Once a device or process is developed and tested, it should go through a series of initial clinical tests and later a full clinical trial. While the NIH is to be commended for their innovation R21 Early Phase Clinical Trial grant mechanism, it sits alone. There is a step where technology meets medicine, where engineers work with surgeons not on the idea but on the implementation; where graduate students work with nurses and other OR staff to integrate the process into the work flow. We all know of cases where a technique or system has potentially great value to healthcare but whose value was dampened by complexity of implementation. Having time and support to clean up that middle step will improve healthcare. If a process is not easy to integrate into applications, it won’t be used. We won’t deliver the value that we claimed with the research and development.

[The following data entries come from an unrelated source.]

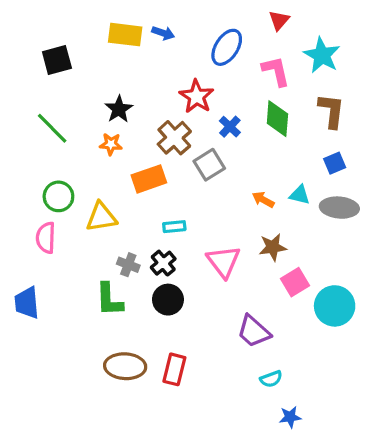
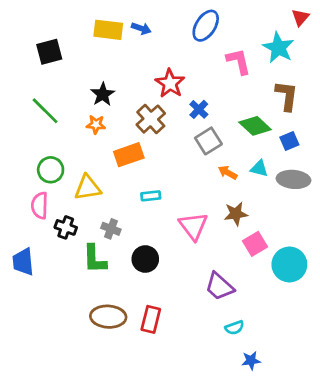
red triangle: (279, 20) -> (300, 17), moved
blue ellipse: (227, 47) -> (206, 26), moved
green diamond: (277, 119) -> (255, 126), moved, turned -52
gray square: (209, 165) -> (208, 141), moved
black cross: (163, 263) -> (66, 227), moved, turned -30

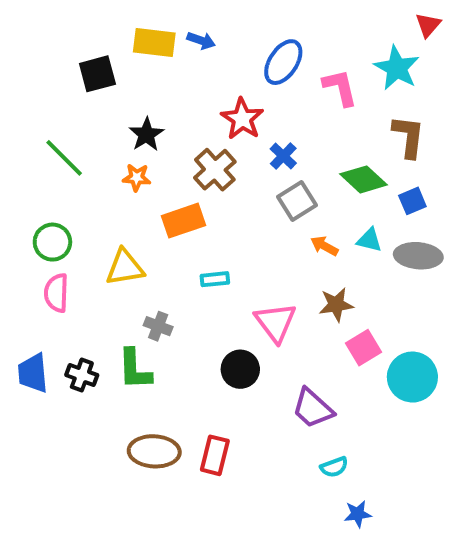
blue ellipse: (206, 26) -> (283, 62), moved
black square: (49, 52) -> (97, 74), moved
green circle: (51, 170) -> (52, 242), moved
black cross: (66, 227) -> (82, 375), moved
black circle: (145, 259) -> (240, 369), moved

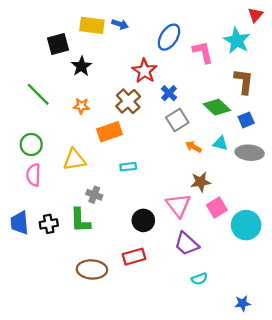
black star: (146, 134) -> (81, 66), moved
pink triangle: (275, 322) -> (178, 205), moved
black cross: (82, 375) -> (49, 224), turned -30
red rectangle: (215, 455) -> (134, 257), moved, turned 60
blue star: (358, 514) -> (243, 303), moved

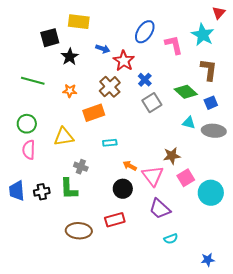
blue arrow: (120, 24) -> (103, 49), moved
green line: (38, 94) -> (33, 81), turned -30
orange arrow: (194, 147) -> (130, 166), moved

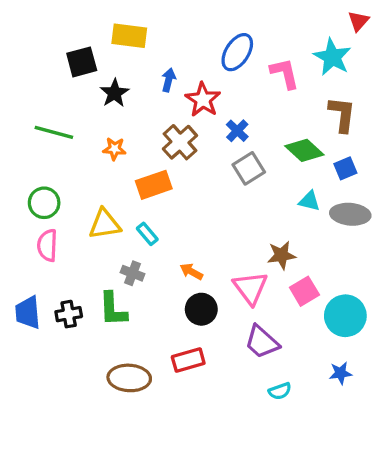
blue arrow: (103, 49) -> (169, 80), turned -96
cyan rectangle: (110, 143) -> (147, 234), moved, turned 56
orange arrow: (130, 166) -> (191, 272), moved
blue star: (208, 260) -> (340, 373), moved

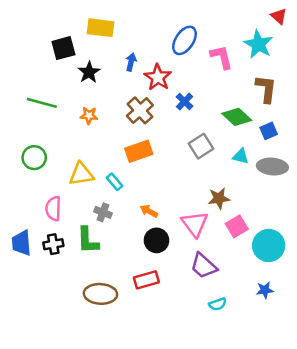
red triangle: (358, 21) -> (279, 16), turned -30
gray square: (249, 168) -> (201, 146), moved
orange rectangle: (154, 185) -> (139, 151), moved
pink semicircle: (47, 245) -> (53, 209), moved

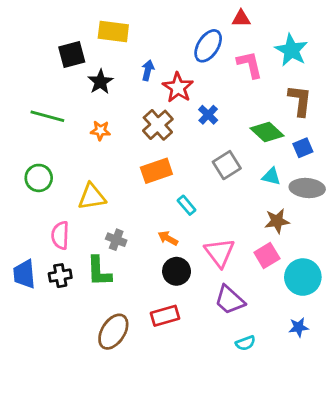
red triangle: (279, 16) -> (241, 19), moved, turned -42
cyan rectangle: (114, 182) -> (187, 205), moved
brown star: (219, 198) -> (277, 221), moved
brown ellipse: (100, 294) -> (113, 332), turned -60

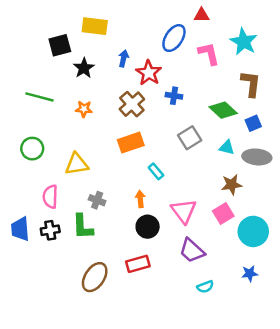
blue cross: (208, 115) -> (174, 96), turned -35
orange arrow: (168, 238) -> (140, 199), turned 56

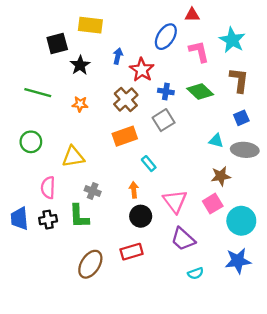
green diamond: (223, 110) -> (200, 92), moved
gray square: (190, 138) -> (164, 120), moved
blue star: (250, 273) -> (238, 261), size x1.6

Finally, to get these devices to wide spread corporate involvement we need knowledgeable, bold corporate leadership. Without EMI’s willingness to gamble on CT we might not have it now. Where is that leadership? If a company is going to call itself a “medical” company then it must place improved health care delivery at the top of its priorities. This requires a method for bringing new ideas to market.

Often as academics we place motivation as being the advancement one algorithm over another, or the design of a novel device that wins a federal grant monies. In reality, our competition is the treatment and prevention of disease. If we sit in our ivory towers tweaking an algorithm so we get one more paper; or in our corporate board rooms more concerned with finding a new application for a suboptimal existing device than getting the best possible device to patients then we have lost. If we say “medical” then we need to be prepared to learn, to think, to fight, to deliver our ideas not just to the journals but to the patients.